Here in Australia the temp is starting to rise & im getting a 8000 ltr pond ready for some rift lake cichlids & would like to get as much use as possible out of it over the warmer months. I have some questions about the water temp in the lakes that I hope someone who has been there can answer. Does the water get colder the deeper you go & the temp quoted in books is it measured at the surface or at the depth the fish are collected? Cheers


----------



## Deeda (Oct 12, 2012)

Some of the lectures I've attended with well known names in the hobby have talked about this before. Usually the temperature quoted in literature is either air temperature or water temperature within 3 feet of the surface when they have collected fish. I'm reading Tropheus in their natural habitat by Ad Konings now and in Lake Tanganyika, he states that the surface water vary between 77.9°F (25.5°C) in the cooler months and 81.86°F (27.7°C) in the warmer months and that this temperature should be similar in an aquarium. I lean more toward the lower end and keep most of my tanks at 78°F.

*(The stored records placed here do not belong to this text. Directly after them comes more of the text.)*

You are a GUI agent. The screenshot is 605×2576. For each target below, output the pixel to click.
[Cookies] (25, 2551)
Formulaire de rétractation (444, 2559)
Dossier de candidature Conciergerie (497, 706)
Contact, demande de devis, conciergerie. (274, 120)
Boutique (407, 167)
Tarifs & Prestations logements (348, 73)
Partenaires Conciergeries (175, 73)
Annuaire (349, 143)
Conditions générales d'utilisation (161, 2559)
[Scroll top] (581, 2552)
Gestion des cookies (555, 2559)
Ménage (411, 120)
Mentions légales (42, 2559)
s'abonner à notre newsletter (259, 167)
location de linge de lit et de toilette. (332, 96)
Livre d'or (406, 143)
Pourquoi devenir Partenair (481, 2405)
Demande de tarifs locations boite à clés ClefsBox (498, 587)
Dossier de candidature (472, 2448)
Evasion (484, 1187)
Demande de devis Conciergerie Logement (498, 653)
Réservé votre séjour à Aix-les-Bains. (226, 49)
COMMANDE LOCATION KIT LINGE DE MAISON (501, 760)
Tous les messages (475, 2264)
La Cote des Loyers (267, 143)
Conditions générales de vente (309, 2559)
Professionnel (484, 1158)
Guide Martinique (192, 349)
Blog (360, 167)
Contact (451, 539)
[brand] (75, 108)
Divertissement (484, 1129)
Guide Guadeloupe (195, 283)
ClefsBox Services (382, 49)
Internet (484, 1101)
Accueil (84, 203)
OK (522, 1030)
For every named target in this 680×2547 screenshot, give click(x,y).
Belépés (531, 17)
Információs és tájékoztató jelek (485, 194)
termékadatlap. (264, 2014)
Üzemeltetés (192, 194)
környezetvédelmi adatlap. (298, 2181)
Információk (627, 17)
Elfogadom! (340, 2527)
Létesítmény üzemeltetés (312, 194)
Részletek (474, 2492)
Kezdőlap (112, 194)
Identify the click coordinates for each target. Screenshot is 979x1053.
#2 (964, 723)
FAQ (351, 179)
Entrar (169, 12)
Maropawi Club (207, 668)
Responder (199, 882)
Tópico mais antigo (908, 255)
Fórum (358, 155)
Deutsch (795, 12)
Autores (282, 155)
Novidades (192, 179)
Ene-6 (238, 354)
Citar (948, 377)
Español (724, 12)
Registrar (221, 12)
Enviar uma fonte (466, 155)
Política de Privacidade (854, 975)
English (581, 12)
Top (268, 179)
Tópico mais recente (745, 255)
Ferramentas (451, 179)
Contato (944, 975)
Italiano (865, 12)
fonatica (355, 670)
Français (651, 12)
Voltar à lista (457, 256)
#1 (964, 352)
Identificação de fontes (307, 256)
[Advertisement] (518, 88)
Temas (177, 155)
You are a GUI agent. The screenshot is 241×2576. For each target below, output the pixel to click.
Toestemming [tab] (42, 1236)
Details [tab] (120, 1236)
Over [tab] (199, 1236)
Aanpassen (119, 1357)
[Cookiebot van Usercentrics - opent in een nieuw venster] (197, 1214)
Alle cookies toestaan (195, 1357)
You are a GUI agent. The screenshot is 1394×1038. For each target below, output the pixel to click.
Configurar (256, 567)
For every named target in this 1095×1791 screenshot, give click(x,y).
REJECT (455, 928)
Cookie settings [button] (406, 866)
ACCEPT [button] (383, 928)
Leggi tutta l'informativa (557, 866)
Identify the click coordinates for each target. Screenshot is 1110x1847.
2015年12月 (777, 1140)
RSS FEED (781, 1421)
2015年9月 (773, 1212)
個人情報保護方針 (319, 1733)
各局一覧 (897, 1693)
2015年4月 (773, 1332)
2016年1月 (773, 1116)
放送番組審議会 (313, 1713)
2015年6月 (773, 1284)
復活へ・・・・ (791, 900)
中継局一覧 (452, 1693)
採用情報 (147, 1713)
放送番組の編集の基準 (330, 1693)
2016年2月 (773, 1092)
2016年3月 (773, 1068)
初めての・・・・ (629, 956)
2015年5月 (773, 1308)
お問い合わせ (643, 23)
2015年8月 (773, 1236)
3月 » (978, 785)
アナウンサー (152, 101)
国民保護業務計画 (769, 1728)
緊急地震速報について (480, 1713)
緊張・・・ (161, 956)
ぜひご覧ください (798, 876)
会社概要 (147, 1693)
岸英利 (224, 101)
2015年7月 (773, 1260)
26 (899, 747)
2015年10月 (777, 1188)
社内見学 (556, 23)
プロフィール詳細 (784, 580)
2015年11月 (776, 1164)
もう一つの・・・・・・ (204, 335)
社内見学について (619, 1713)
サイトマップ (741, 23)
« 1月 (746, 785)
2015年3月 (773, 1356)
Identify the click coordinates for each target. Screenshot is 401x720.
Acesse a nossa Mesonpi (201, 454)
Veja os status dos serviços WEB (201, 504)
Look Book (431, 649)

You don't mention which Rift Lake cichlids you are keeping so that temperature may be slightly different. If you have good water movement in the pond via air bubblers located lower in the water column, the water should be relatively evenly mixed throughout.


----------



## tori (Jul 8, 2014)

Not sure yet what to put in the pond cichlids are my first choice but I don't have the tank space in my fishroom to hold the amount of fish over winter that it will take to make setting up a 14x6x3 ft pond worthwhile rhats why I was asking about water temp. I haven't done much diving but every body of water iv'e been in u only have to go done a few feet & you can notice a drop in temp/ The water in a smaller pond was 12 deg c this morning, I never had a pond up & running in the middle of winter to check what it was then. thanks for reply/ cheers


----------



## DJRansome (Oct 29, 2005)

However most cichlids don't live in the deepest parts of the lakes (they live near the shores or islands), so I'd go with 78 degrees as ideal. Frontosa are an exception, I've read about how wild caught ones have to be raised to a certain level in the lake in cages to acclimate to the decrease in pressure before they are brought up.


----------